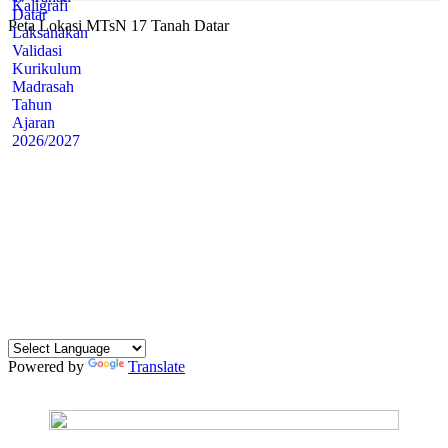
Peta Lokasi MTsN 17 Tanah Datar
Powered by
Translate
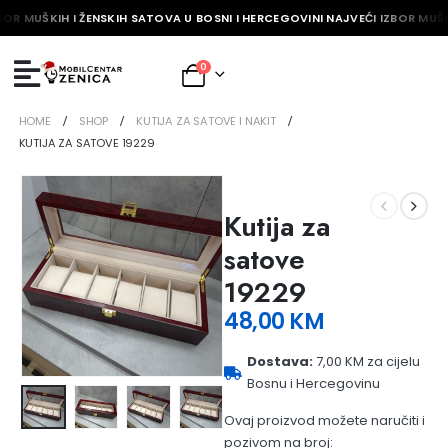
BOR MUŠKIH I ŽENSKIH SATOVA U BOSNI I HERCEGOVINI NAJVEĆI IZBOR MUŠK
0
HOME
SHOP
KUTIJA ZA SATOVE I NAKIT
KUTIJA ZA SATOVE 19229
Kutija za
satove
19229
48,00
KM
Dostava:
7,00 KM za cijelu
Bosnu i Hercegovinu
Ovaj proizvod možete naručiti i
pozivom na broj:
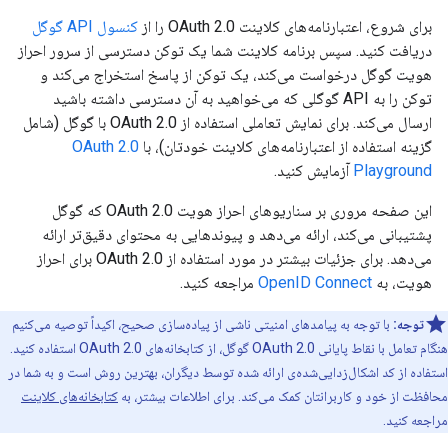
برای شروع، اعتبارنامه‌های کلاینت OAuth 2.0 را از
کنسول API گوگل
دریافت کنید. سپس برنامه کلاینت شما یک توکن دسترسی از سرور احراز
هویت گوگل درخواست می‌کند، یک توکن از پاسخ استخراج می‌کند و
توکن را به API گوگلی که می‌خواهید به آن دسترسی داشته باشید
ارسال می‌کند. برای نمایش تعاملی استفاده از OAuth 2.0 با گوگل (شامل
گزینه استفاده از اعتبارنامه‌های کلاینت خودتان)، با
OAuth 2.0
Playground
آزمایش کنید.
این صفحه مروری بر سناریوهای احراز هویت OAuth 2.0 که گوگل
پشتیبانی می‌کند، ارائه می‌دهد و پیوندهایی به محتوای دقیق‌تر ارائه
می‌دهد. برای جزئیات بیشتر در مورد استفاده از OAuth 2.0 برای احراز
هویت، به
OpenID Connect
مراجعه کنید.
توجه:
با توجه به پیامدهای امنیتی ناشی از پیاده‌سازی صحیح، اکیداً توصیه می‌کنیم
هنگام تعامل با نقاط پایانی OAuth 2.0 گوگل، از کتابخانه‌های OAuth 2.0 استفاده کنید.
استفاده از کد اشکال‌زدایی‌شده‌ی ارائه شده توسط دیگران، بهترین روش است و به شما در
محافظت از خود و کاربرانتان کمک می‌کند. برای اطلاعات بیشتر، به
کتابخانه‌های کلاینت
مراجعه کنید.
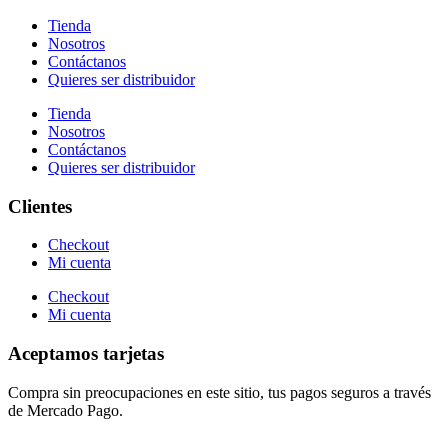
Tienda
Nosotros
Contáctanos
Quieres ser distribuidor
Tienda
Nosotros
Contáctanos
Quieres ser distribuidor
Clientes
Checkout
Mi cuenta
Checkout
Mi cuenta
Aceptamos tarjetas
Compra sin preocupaciones en este sitio, tus pagos seguros a través
de Mercado Pago.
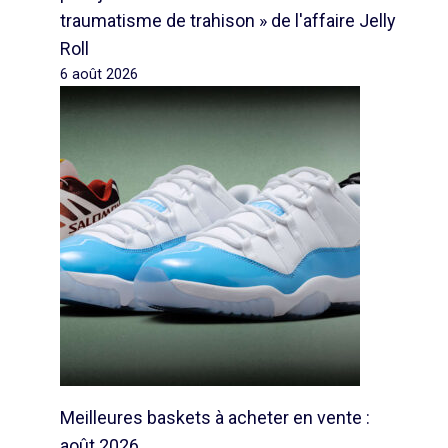
traumatisme de trahison » de l'affaire Jelly
Roll
6 août 2026
Meilleures baskets à acheter en vente :
août 2026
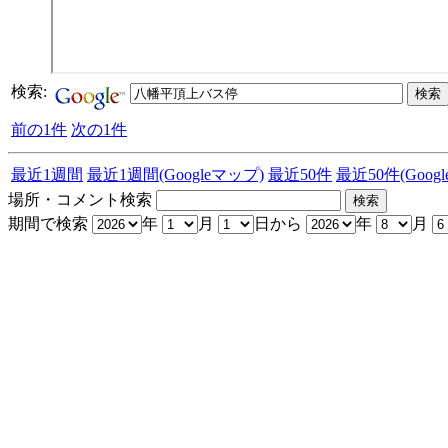
検索:
前の1件
次の1件
最近1週間
最近1週間(Googleマップ)
最近50件
最近50件(Goog
場所・コメント検索
期間で検索
年
月
日から
年
月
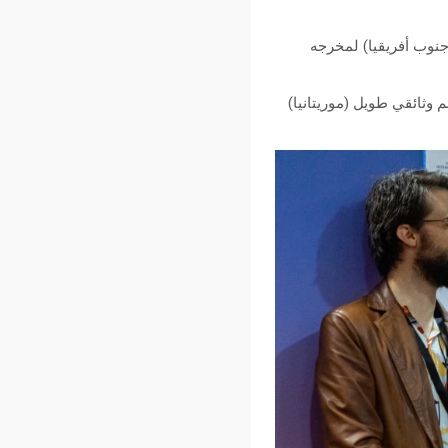
THE KILLING OF A BEA : فيلم روائي طويل (جنوب أفريقيا) لمخرجه
Durban THE MISSING CAMEL (prestation de participation à Durban FilmM) : فيلم وثائقي طويل (موريتانيا)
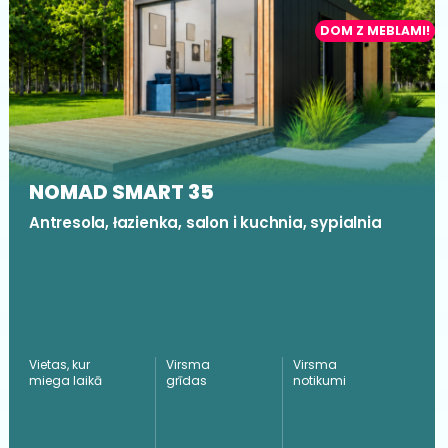
DOM Z MEBLAMI!
NOMAD SMART 35
Antresola, łazienka, salon i kuchnia, sypialnia
Vietas, kur
Virsma
Virsma
miega laikā
grīdas
notikumi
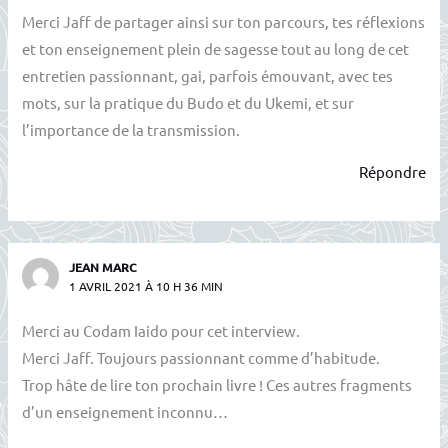
Merci Jaff de partager ainsi sur ton parcours, tes réflexions
et ton enseignement plein de sagesse tout au long de cet
entretien passionnant, gai, parfois émouvant, avec tes
mots, sur la pratique du Budo et du Ukemi, et sur
l’importance de la transmission.
Répondre
JEAN MARC
1 AVRIL 2021 À 10 H 36 MIN
Merci au Codam Iaido pour cet interview.
Merci Jaff. Toujours passionnant comme d’habitude.
Trop hâte de lire ton prochain livre ! Ces autres fragments
d’un enseignement inconnu…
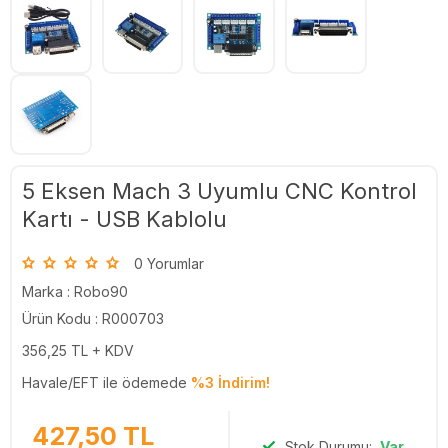
5 Eksen Mach 3 Uyumlu CNC Kontrol
Kartı - USB Kablolu
0 Yorumlar
Marka :
Robo90
Ürün Kodu : R000703
356,25
TL + KDV
Havale/EFT ile ödemede
%3 İndirim!
427,50
TL
Stok Durumu:
Var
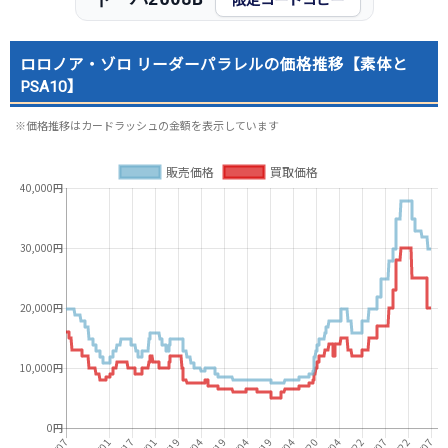
限定コードコピー
ロロノア・ゾロ リーダーパラレルの価格推移【素体と
PSA10】
※価格推移はカードラッシュの金額を表示しています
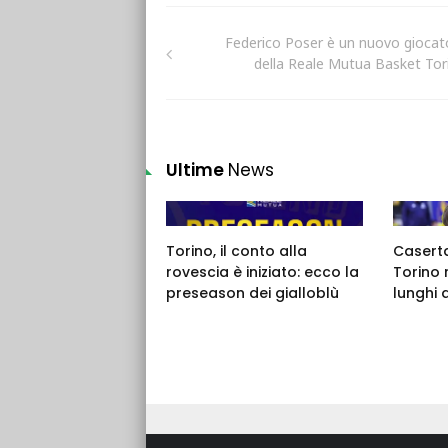
Federico Poser è un nuovo giocat
della Reale Mutua Basket Tor
Ultime
News
Torino, il conto alla
Caserta,
rovescia è iniziato: ecco la
Torino 
preseason dei gialloblù
lunghi 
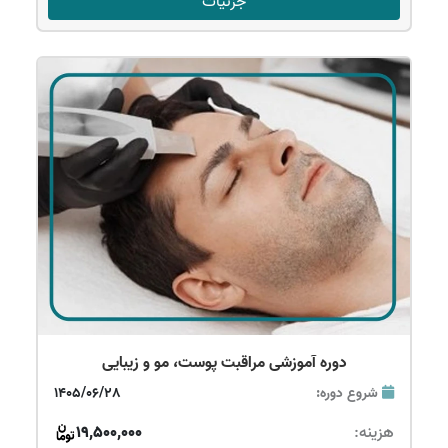
جزئیات
دوره آموزشی مراقبت پوست، مو و زیبایی
شروع دوره:
1405/06/28
هزینه:
19,500,000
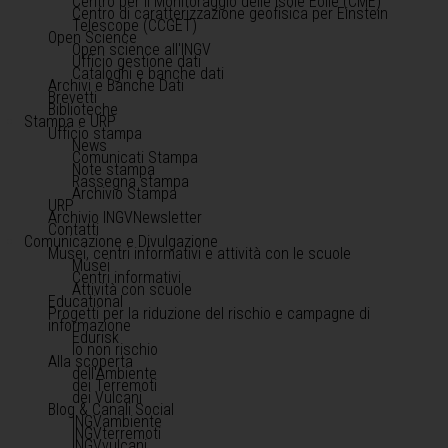
Centro per il Monitoraggio delle Isole Eolie (CME)
Centro di caratterizzazione geofisica per Einstein
Telescope (CCGET)
Open Science
Open science all'INGV
Ufficio gestione dati
Cataloghi e banche dati
Archivi e Banche Dati
Brevetti
Biblioteche
Stampa e URP
Ufficio stampa
News
Comunicati Stampa
Note stampa
Rassegna stampa
Archivio Stampa
URP
Archivio INGVNewsletter
Contatti
Comunicazione e Divulgazione
Musei, centri informativi e attività con le scuole
Musei
Centri informativi
Attività con scuole
Educational
Progetti per la riduzione del rischio e campagne di
informazione
Edurisk
Io non rischio
Alla scoperta
dell'Ambiente
dei Terremoti
dei Vulcani
Blog & Canali Social
INGVambiente
INGVterremoti
INGVvulcani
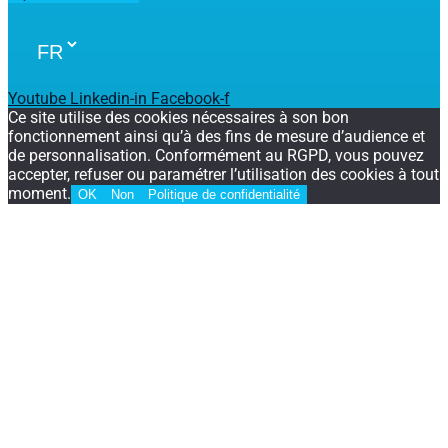
Youtube
Linkedin-in
Facebook-f
Ce site utilise des cookies nécessaires à son bon
fonctionnement ainsi qu’à des fins de mesure d’audience et
de personnalisation. Conformément au RGPD, vous pouvez
accepter, refuser ou paramétrer l’utilisation des cookies à tout
moment.
OK
Non
Politique de confidentialité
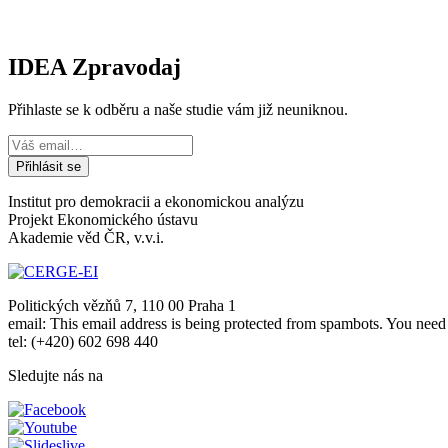
IDEA Zpravodaj
Přihlaste se k odběru a naše studie vám již neuniknou.
Institut pro demokracii a ekonomickou analýzu
Projekt Ekonomického ústavu
Akademie věd ČR, v.v.i.
Politických vězňů 7, 110 00 Praha 1
email:
This email address is being protected from spambots. You need 
tel: (+420) 602 698 440
Sledujte nás na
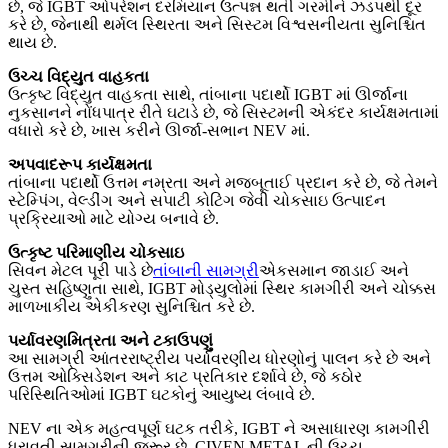
છે, જે IGBT ઓપરેશન દરમિયાન ઉત્પન્ન થતી ગરમીને ઝડપથી દૂર
કરે છે, જેનાથી થર્મલ સ્થિરતા અને સિસ્ટમ વિશ્વસનીયતા સુનિશ્ચિત
થાય છે.
ઉચ્ચ વિદ્યુત વાહકતા
ઉત્કૃષ્ટ વિદ્યુત વાહકતા સાથે, તાંબાના પદાર્થો IGBT માં ઊર્જાના
નુકસાનને નોંધપાત્ર રીતે ઘટાડે છે, જે સિસ્ટમની એકંદર કાર્યક્ષમતામાં
વધારો કરે છે, ખાસ કરીને ઊર્જા-સભાન NEV માં.
અપવાદરૂપ કાર્યક્ષમતા
તાંબાના પદાર્થો ઉત્તમ નમ્રતા અને મજબૂતાઈ પ્રદાન કરે છે, જે તેમને
સ્ટેમ્પિંગ, વેલ્ડીંગ અને સપાટી કોટિંગ જેવી ચોકસાઇ ઉત્પાદન
પ્રક્રિયાઓ માટે યોગ્ય બનાવે છે.
ઉત્કૃષ્ટ પરિમાણીય ચોકસાઇ
સિવન મેટલ પૂરી પાડે છે
તાંબાની સામગ્રી
એકસમાન જાડાઈ અને
ચુસ્ત સહિષ્ણુતા સાથે, IGBT મોડ્યુલોમાં સ્થિર કામગીરી અને ચોક્કસ
માળખાકીય એકીકરણ સુનિશ્ચિત કરે છે.
પર્યાવરણમિત્રતા અને ટકાઉપણું
આ સામગ્રી આંતરરાષ્ટ્રીય પર્યાવરણીય ધોરણોનું પાલન કરે છે અને
ઉત્તમ ઓક્સિડેશન અને કાટ પ્રતિકાર દર્શાવે છે, જે કઠોર
પરિસ્થિતિઓમાં IGBT ઘટકોનું આયુષ્ય લંબાવે છે.
NEV ના એક મહત્વપૂર્ણ ઘટક તરીકે, IGBT ને અસાધારણ કામગીરી
ધરાવતી સામગ્રીની જરૂર છે. CIVEN METAL ની ઉચ્ચ-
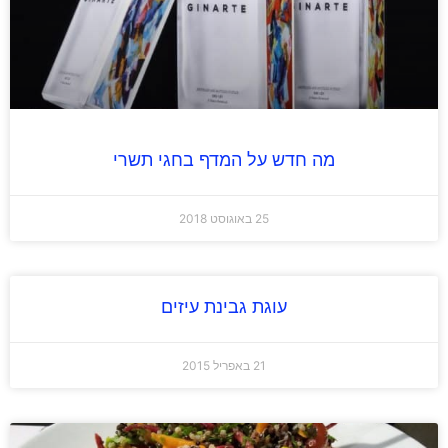
מה חדש על המדף בחגי תשרי
25 באוגוסט 2018
עוגת גבינת עיזים
21 באפריל 2015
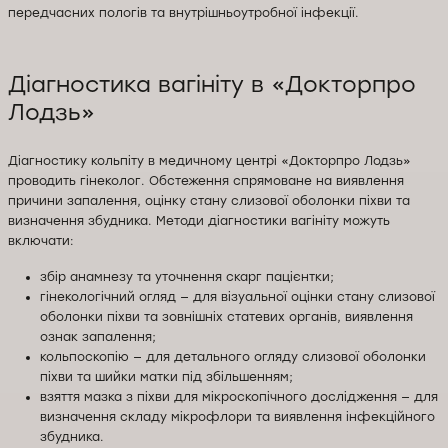
передчасних пологів та внутрішньоутробної інфекції.
Діагностика вагініту в «Докторпро
Лодзь»
Діагностику кольпіту в медичному центрі «Докторпро Лодзь»
проводить гінеколог. Обстеження спрямоване на виявлення
причини запалення, оцінку стану слизової оболонки піхви та
визначення збудника. Методи діагностики вагініту можуть
включати:
збір анамнезу та уточнення скарг пацієнтки;
гінекологічний огляд — для візуальної оцінки стану слизової
оболонки піхви та зовнішніх статевих органів, виявлення
ознак запалення;
кольпоскопію — для детального огляду слизової оболонки
піхви та шийки матки під збільшенням;
взяття мазка з піхви для мікроскопічного дослідження — для
визначення складу мікрофлори та виявлення інфекційного
збудника.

---

• Exercise instructions: Using the records above, find and show each line with the string "کلاینت".

• Exercise answer:
برای شروع، اعتبارنامه‌های کلاینت OAuth 2.0 را از
دریافت کنید. سپس برنامه کلاینت شما یک توکن دسترسی از سرور احراز
گزینه استفاده از اعتبارنامه‌های کلاینت خودتان)، با
کتابخانه‌های کلاینت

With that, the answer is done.